Evans called Lincoln County home long before Ae Ceramics was born.
Her parents, who first spent summers in the region, moved to East Boothbay full-time when the artist was 18.
“I was born in New York, but we moved around my whole life,” said Evans. Still, she said, ‘There’s no other place in the world that I’ve spent more time in … It’s definitely a place that I’ve always felt a connection to.”
Her aunt was the first to move to the area, and her sister now owns the East Boothbay General Store. “We gravitated here,” said Evans of her larger, extended family.
Later, after graduating from the Rhode Island School of Design and living in New York City, Evans was drawn back to the salty peninsula she had started to call home. That tidal magnetism that Maine exerts.
In the city, Evans had become disillusioned by the art industry. The scene wasn’t right for her. Plus, New York just wasn’t home. One night, she decided she would move back north. Back home to the coast of Maine. Serendipity – or fate – was on her side.
“I was living in Brooklyn, New York, and I was at a bar,” said Evans, “And I told someone that was sitting next to me that I was gonna go back to Maine and try to find a studio that someone wasn’t using.
“This kid was listening to me like, ‘Oh, my gosh, my mother’s, one of her best friends has a ceramic studio in Damariscotta.’” she said.
Evans was joyfully shocked and eager to connect with this third-degree stranger. Or friend. His name was George Mason. The kid called him up. They struck a deal.
Evans recalled the arrangement: “You can work for me, and you can use my studio. So it was great. It was like … This is meant to be.”

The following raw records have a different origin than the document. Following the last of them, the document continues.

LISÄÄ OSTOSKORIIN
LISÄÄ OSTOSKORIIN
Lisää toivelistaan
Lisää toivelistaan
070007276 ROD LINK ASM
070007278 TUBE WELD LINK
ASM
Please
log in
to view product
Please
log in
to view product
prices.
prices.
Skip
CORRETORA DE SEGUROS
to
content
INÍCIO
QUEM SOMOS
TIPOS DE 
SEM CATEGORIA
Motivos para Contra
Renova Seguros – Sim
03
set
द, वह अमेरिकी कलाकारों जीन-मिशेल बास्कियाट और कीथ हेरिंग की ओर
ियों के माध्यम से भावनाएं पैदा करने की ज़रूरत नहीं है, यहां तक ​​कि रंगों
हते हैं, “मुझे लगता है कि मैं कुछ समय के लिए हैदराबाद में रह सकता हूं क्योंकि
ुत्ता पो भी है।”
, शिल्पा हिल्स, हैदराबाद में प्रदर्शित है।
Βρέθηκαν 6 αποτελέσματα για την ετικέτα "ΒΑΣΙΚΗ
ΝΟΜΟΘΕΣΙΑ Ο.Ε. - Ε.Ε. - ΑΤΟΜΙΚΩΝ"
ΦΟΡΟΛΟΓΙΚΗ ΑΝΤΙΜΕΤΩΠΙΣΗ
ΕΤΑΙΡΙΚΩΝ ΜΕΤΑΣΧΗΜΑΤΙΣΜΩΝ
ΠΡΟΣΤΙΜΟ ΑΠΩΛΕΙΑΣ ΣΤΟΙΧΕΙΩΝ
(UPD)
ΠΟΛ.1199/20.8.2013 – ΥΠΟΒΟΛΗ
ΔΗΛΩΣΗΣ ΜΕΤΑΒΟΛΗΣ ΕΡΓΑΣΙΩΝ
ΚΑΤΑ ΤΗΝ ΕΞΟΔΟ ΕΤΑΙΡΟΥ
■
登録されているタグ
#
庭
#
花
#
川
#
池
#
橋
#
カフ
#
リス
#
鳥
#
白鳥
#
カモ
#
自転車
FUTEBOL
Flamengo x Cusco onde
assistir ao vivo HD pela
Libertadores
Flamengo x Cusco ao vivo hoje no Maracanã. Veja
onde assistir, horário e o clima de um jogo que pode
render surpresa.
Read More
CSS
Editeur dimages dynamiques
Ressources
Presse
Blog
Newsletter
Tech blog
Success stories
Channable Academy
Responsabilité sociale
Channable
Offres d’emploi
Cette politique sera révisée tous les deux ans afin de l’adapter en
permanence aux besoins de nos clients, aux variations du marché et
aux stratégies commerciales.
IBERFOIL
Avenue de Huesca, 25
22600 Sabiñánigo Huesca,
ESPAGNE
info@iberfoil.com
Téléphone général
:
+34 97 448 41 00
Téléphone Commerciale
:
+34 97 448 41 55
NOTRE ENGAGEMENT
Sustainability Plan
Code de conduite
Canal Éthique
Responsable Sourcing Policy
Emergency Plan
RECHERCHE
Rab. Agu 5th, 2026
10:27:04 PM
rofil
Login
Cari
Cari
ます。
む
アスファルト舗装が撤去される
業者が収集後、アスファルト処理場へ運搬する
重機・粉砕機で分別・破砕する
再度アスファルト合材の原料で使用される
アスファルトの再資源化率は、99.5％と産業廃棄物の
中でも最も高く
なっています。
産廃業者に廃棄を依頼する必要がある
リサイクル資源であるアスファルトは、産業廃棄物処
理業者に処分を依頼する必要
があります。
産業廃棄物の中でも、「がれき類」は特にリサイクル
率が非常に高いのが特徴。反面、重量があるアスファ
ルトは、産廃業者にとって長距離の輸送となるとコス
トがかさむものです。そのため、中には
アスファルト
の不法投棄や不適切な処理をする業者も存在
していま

So she moved home. In the studio, she experimented with three series: Clams, oysters, and northern lights. Evans, a lover of mathematics and the sciences, said the northern lights theme drew from the shapes of concentric energy fields. She had found a book in the studio of an artist she once worked for, with images of the phenomenon. She said it looked like a Venus of Willendorf or a woman giving birth. After experimenting, she channeled her energy elsewhere, into something simpler, the organic – near concentric – ridges of the oyster shell. A shape, image, and history people could relate to.
“I would drive up River Road every day. And there’s a road there called Kiln Road. And then there’s Oyster Lane,” said Evans of her daily commute to the Damariscotta studio. “I always like to joke that it was like hammered into my brain that I needed to do something with oysters.”

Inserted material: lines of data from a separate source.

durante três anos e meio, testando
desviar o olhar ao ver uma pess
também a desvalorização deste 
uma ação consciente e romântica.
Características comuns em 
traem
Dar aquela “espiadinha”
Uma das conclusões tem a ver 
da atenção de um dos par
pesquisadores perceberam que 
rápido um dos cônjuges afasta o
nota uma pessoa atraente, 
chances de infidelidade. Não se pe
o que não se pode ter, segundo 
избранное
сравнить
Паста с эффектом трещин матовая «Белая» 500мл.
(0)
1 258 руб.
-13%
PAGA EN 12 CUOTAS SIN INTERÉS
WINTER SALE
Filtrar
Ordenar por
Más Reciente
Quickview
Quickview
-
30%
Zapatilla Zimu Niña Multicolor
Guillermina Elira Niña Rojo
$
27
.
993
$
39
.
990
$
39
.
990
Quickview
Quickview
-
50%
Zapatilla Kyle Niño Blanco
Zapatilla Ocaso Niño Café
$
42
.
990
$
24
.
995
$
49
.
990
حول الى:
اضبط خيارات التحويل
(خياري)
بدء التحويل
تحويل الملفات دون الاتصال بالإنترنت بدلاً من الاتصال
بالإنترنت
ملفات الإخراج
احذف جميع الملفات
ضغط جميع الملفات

“Oysters are loaded with cool history,” said Evans, noting the literature on the creatures, their organic form, the fact that they have been used as vessels to eat from for millennia.
Evans and Fritz have welcomed two new employees into the company recently, including one who is proving key in running the Boothbay Harbor store and another who, by Evans account, is opening up new possibilities for their thrown pottery line.
“I haven’t been able to extend that line because we haven’t had anyone on staff who’s really good at throwing,” said Evans, referring to the process of sculpting clay using a wheel. But with the new employee, that has changed.
With the extra help, ideas are fanning out like layers on an oyster shell when the growing conditions are right.
“We’ve got all sorts of really new fun stuff happening …,” she said. “This year is going to be fun, there’s going to be a lot of new fun things available in our store.”
As a business owner, Evans understands the Boothbay area’s summer appeal and the tourists who frequent her store from June through September. But the region is more than just a temporary destination. It’s her home. It informs the shapes, colors, and textures of her designs, her care for the environment, her family, her community.
“It’s the only place that has ever been a home base for me,” said Evans.